WASHINGTON — A political fundraising committee headed by a defense contractor has paid thousands of dollars in fees to the stepdaughter of House Appropriations Committee Chairman Jerry Lewis (R-Redlands) at a time when the contractor has been lobbying Congress for funding.
Lewis' stepdaughter, Julia Willis-Leon, has been paid more than $42,000 by the Small Biz Tech Political Action Committee, according to campaign finance records. The PAC is led by Nicholas Karangelen, founder and president of Trident Systems Inc.
Records show the company received at least $11.7 million in earmarked funds in recent defense spending bills over which Lewis' committee has jurisdiction.
The Small Biz Tech PAC was created early last year "to establish a strong and clear voice for small technology businesses" dealing with Congress, according to its website, which features a photo of Lewis at one of its events.
PACs customarily collect money from donors and distribute it to political figures in the form of campaign contributions. But in the case of Small Biz Tech, almost one-third of the $115,350 it has reported raising was given to Lewis' stepdaughter, according to figures in its financial disclosure reports.
In fact, the payments to Willis-Leon exceeded the $15,600 total it has contributed to political candidates and other PACs.
Lewis is chairman of the House committee that -- with its Senate counterpart -- writes all federal spending bills.
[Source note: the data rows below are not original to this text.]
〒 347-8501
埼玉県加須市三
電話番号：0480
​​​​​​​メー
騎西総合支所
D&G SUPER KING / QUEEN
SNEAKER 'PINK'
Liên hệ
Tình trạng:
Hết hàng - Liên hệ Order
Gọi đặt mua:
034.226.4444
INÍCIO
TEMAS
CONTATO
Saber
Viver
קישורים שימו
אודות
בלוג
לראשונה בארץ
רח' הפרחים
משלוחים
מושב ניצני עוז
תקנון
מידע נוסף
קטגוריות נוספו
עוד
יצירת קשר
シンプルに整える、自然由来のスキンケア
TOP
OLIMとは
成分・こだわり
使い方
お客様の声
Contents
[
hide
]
He is a prominent figure in the broad federal investigation into the relationships that powerful members of Congress and their senior aides have with the government contractors and lobbyists who seek to curry favor with them.
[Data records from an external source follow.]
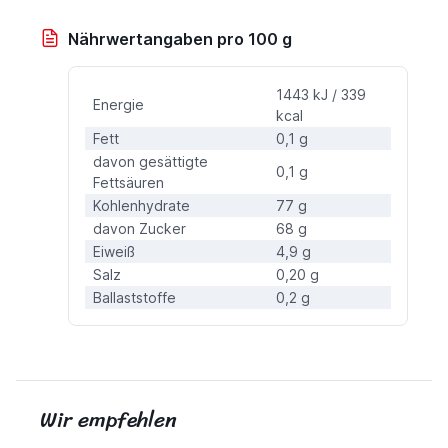
Nährwertangaben pro 100 g
1443 kJ / 339
Energie
kcal
Fett
0,1 g
davon gesättigte
0,1 g
Fettsäuren
Kohlenhydrate
77 g
davon Zucker
68 g
Eiweiß
4,9 g
Salz
0,20 g
Ballaststoffe
0,2 g
Wir empfehlen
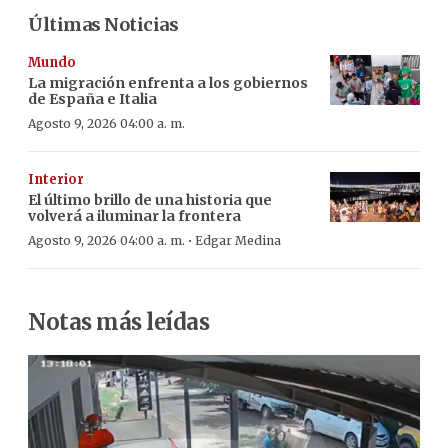
Últimas Noticias
Mundo
La migración enfrenta a los gobiernos
de España e Italia
Agosto 9, 2026 04:00 a. m.
Interior
El último brillo de una historia que
volverá a iluminar la frontera
·
Agosto 9, 2026 04:00 a. m.
Edgar Medina
Notas más leídas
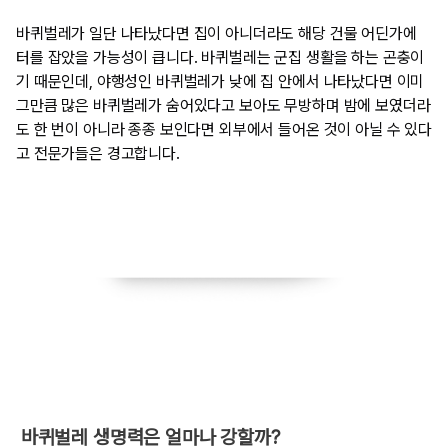
바퀴벌레가 일단 나타났다면 집이 아니더라도 해당 건물 어딘가에
터를 잡았을 가능성이 큽니다. 바퀴벌레는 군집 생활을 하는 곤충이
기 때문인데, 야행성인 바퀴벌레가 낮에 집 안에서 나타났다면 이미
그만큼 많은 바퀴벌레가 숨어있다고 보아도 무방하며 밤에 보였더라
도 한 번이 아니라 종종 보인다면 외부에서 들어온 것이 아닐 수 있다
고 전문가들은 경고합니다.
​ 바퀴벌레 생명력은 얼마나 강할까?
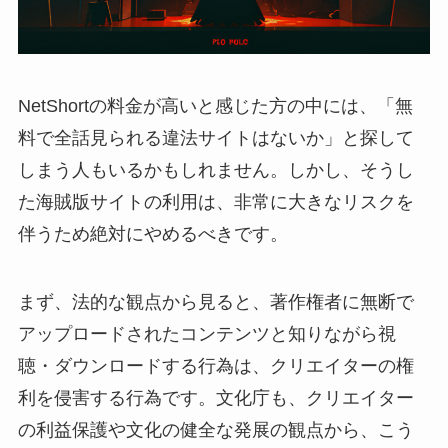
NetShortの料金が高いと感じた方の中には、「無
料で全話見られる違法サイトはないか」と探して
しまう人もいるかもしれません。しかし、そうし
た海賊版サイトの利用は、非常に大きなリスクを
伴うため絶対にやめるべきです。
まず、法的な観点から見ると、著作権者に無断で
アップロードされたコンテンツと知りながら視
聴・ダウンロードする行為は、クリエイターの権
利を侵害する行為です。文化庁も、クリエイター
の利益保護や文化の健全な発展の観点から、こう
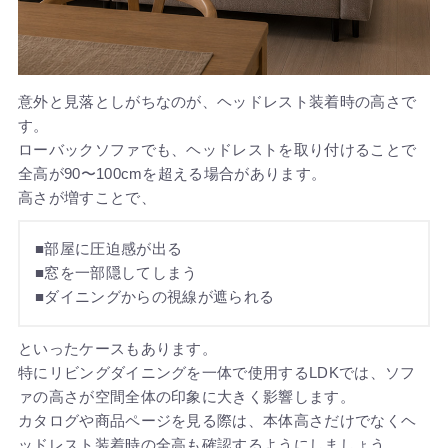
意外と見落としがちなのが、ヘッドレスト装着時の高さで
す。
ローバックソファでも、ヘッドレストを取り付けることで
全高が90〜100cmを超える場合があります。
高さが増すことで、
■部屋に圧迫感が出る
■窓を一部隠してしまう
■ダイニングからの視線が遮られる
といったケースもあります。
特にリビングダイニングを一体で使用するLDKでは、ソフ
ァの高さが空間全体の印象に大きく影響します。
カタログや商品ページを見る際は、本体高さだけでなくヘ
ッドレスト装着時の全高も確認するようにしましょう。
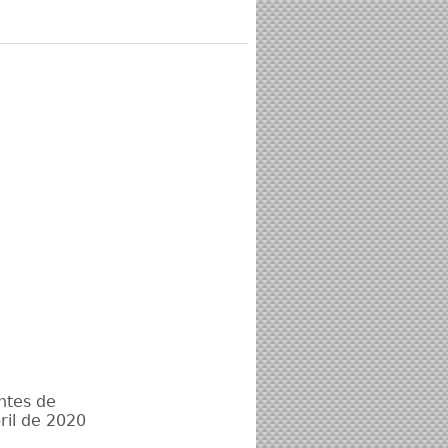
ntes de
bril de 2020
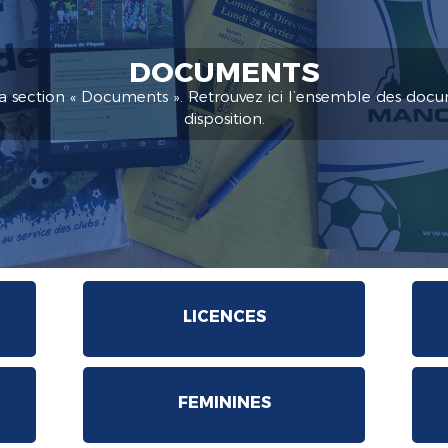
DOCUMENTS
a section « Documents ». Retrouvez ici l’ensemble des docu
disposition.
LICENCES
FEMININES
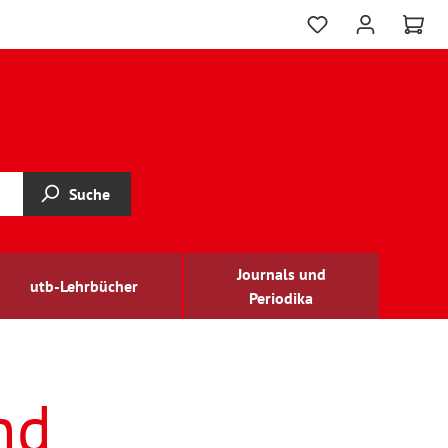
Suche
Journals und
utb-Lehrbücher
Periodika
nd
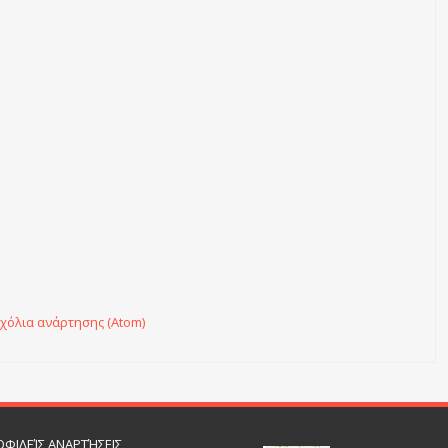
χόλια ανάρτησης (Atom)
ΦΙΛΕΊΣ ΑΝΑΡΤΉΣΕΙΣ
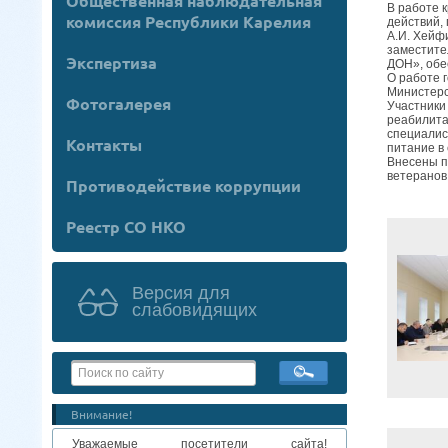
Общественная наблюдательная
В работе 
комиссия Республики Карелия
действий,
А.И. Хейф
заместите
Экспертиза
ДОН», обе
О работе 
Министерс
Фотогалерея
Участники
реабилита
специалис
Контакты
питание в
Внесены п
ветеранов
Противодействие коррупции
Реестр СО НКО
Версия для
слабовидящих
Внимание!
Уважаемые посетители сайта!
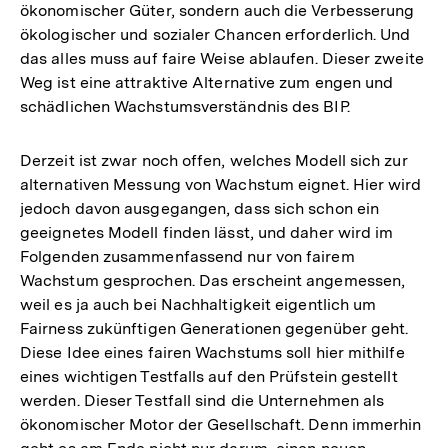
ökonomischer Güter, sondern auch die Verbesserung
Auflösung
ökologischer und sozialer Chancen erforderlich. Und
der
das alles muss auf faire Weise ablaufen. Dieser zweite
Fußnote
Weg ist eine attraktive Alternative zum engen und
schädlichen Wachstumsverständnis des BIP.
Derzeit ist zwar noch offen, welches Modell sich zur
alternativen Messung von Wachstum eignet. Hier wird
jedoch davon ausgegangen, dass sich schon ein
geeignetes Modell finden lässt, und daher wird im
Folgenden zusammenfassend nur von fairem
Wachstum gesprochen. Das erscheint angemessen,
weil es ja auch bei Nachhaltigkeit eigentlich um
Fairness zukünftigen Generationen gegenüber geht.
Diese Idee eines fairen Wachstums soll hier mithilfe
eines wichtigen Testfalls auf den Prüfstein gestellt
werden. Dieser Testfall sind die Unternehmen als
ökonomischer Motor der Gesellschaft. Denn immerhin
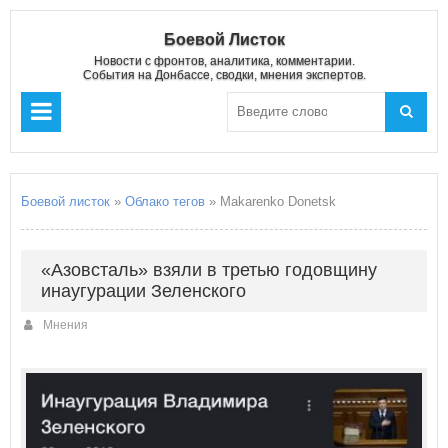
Боевой Листок
Новости с фронтов, аналитика, комментарии.
События на Донбассе, сводки, мнения экспертов.
Боевой листок
»
Облако тегов
» Makarenko Donetsk
«Азовсталь» взяли в третью годовщину
инаугурации Зеленского
Мнения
In particular, federal investigators are probing lawmakers' use of earmarking, a practice in which spending provisions are inserted into appropriations bills without the normal budget and review procedures.
Often, senior congressional aides who have helped write earmarks go to work for the lobbying firms that have sought the spending provisions, and use their contacts with their former employers to further the interests of their clients.
This revolving door -- along with the rest of the earmark system -- has become controversial because its operations are largely shielded from public view and because of the potential for improper influence over spending decisions.
A federal grand jury in California is looking into Lewis' activities.
He has denied any wrongdoing and has said that he has not been contacted by investigators.
"I have always made every effort to meet the highest ethical standards in all aspects of my congressional work," Lewis said in a statement. "I am confident that any review of my work will confirm this."
The relationships among powerful lawmakers such as Lewis, their aides and the lobbying firms and clients that seek their help can become complex -- as the case of Lewis' stepdaughter and the PAC illustrates.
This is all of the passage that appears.